After a training as a mechanic, Otto Zacharias immersed himself autodidactically into the study of astronomy and studied in Leipzig, including mathematics, philosophy and zoology. For many years he worked as a tutor in Italy, where he devoted himself mainly to the popular science presenting complex issues of biology.[1]
Zacharias held a long correspondence with leading researchers and writers in Prussia and elsewhere, including Ernst Haeckel, Charles Darwin, Rudolf Virchow, Joseph Kürschner and Wilhelm Bölsche. In 1891, Zacharias was supported financially by the Prussian government and several private individuals to establish, on Großer Plöner See, the first "Biological Station" for limnology (freshwater research) based on German soil as a private research institute. The inspiration for this was the Stazione Zoologica founded in 1870 in Naples by Anton Dohrn, which was already highly recognized.[2]

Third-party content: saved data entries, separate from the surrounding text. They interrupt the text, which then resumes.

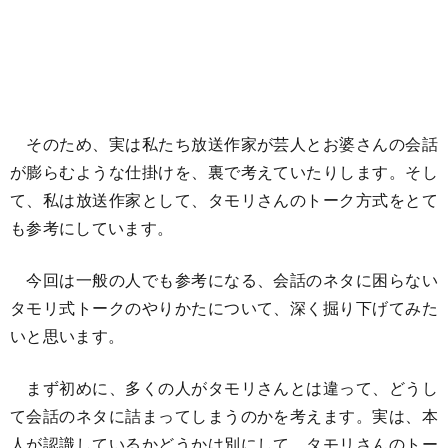
そのため、実は私たち放送作家が芸人とお婆さんの会話
が膨らむような仕掛けを、裏で考えていたりします。そし
て、私は放送作家として、タモリさんのトーク方式をとて
も参考にしています。
今回は一般の人でも参考になる、会話のネタに困らない
タモリ式トークのやりかたについて、深く掘り下げてみた
いと思います。
まず初めに、多くの人がタモリさんとは違って、どうし
て会話のネタに詰まってしまうのかを考えます。実は、本
人が認識しているかどうかは別にして、タモリさんのトー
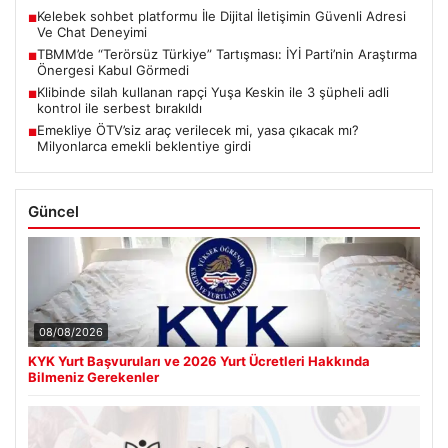
Kelebek sohbet platformu İle Dijital İletişimin Güvenli Adresi
■
Ve Chat Deneyimi
TBMM’de “Terörsüz Türkiye” Tartışması: İYİ Parti’nin Araştırma
■
Önergesi Kabul Görmedi
Klibinde silah kullanan rapçi Yuşa Keskin ile 3 şüpheli adli
■
kontrol ile serbest bırakıldı
Emekliye ÖTV’siz araç verilecek mi, yasa çıkacak mı?
■
Milyonlarca emekli beklentiye girdi
Güncel
08/08/2026
KYK Yurt Başvuruları ve 2026 Yurt Ücretleri Hakkında
Bilmeniz Gerekenler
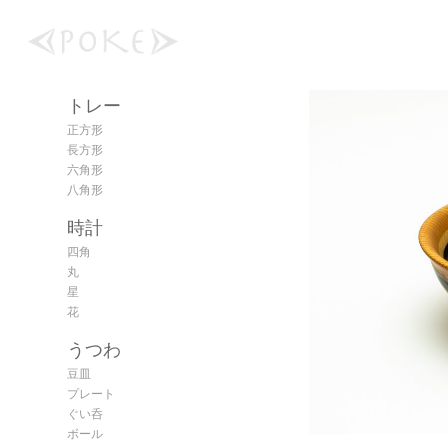
トレー
正方形
長方形
六角形
八角形
時計
四角
丸
星
花
うつわ
豆皿
プレート
ぐい呑
ボール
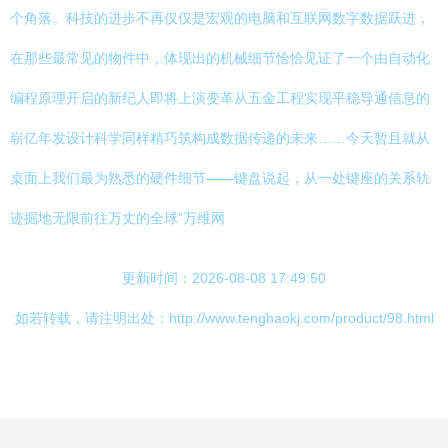
个角落。科技的进步不再仅仅是宏观的电脑和互联网数字数据跃进，
在那些最常见的物件中，体现出的机械细节恰恰见证了一个由自动化
编程原理开启的新纪人即将上演变革从五金工程实现平稳导通信息的
崭亿年发设计科学同样精巧筑构成数据传递的未来……今天暂且就从
桌面上我们最为熟悉的硬件细节——键盘说起，从一处键座的关系轨
迹掘地无限前往万丈的全球”万维网
更新时间：2026-08-08 17:49:50
如若转载，请注明出处：http://www.tenghaokj.com/product/98.html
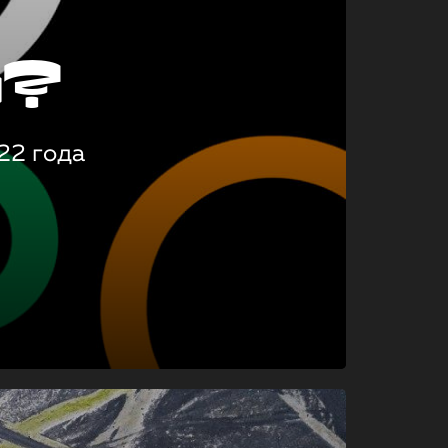
о?
22 года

Zacharias was an advocate of Darwinism. He supported the evolutionary ideas of Charles Darwin and Ernst Haeckel.[3] In 1877, Zacharias came across a strange monstrosity at a marketplace, a pig with thumbs developed on both forelimbs. Intrigued about the possibility of atavism, he purchased the pig and sent one of the feet to Darwin to ask for his opinion.[3][4]
As the director Zacharias published research reports from 1893 on the activities at Plön station, which were recorded from 1905 in the Archives of Hydrobiology.[5] In so-called "summer schools" Zacharias trained teachers and laity interested in working with the microscope.[6]
The Centre became known as the Max Planck Institute of Limnology. As of 2008 the Institute is no longer in the original building but still in Plön. It was renamed in April 2007 as part of the Max Planck Institute for Evolutionary Biology.
Zacharias has a water mite Arrenurus zachariae Koenike, 1886 named after him.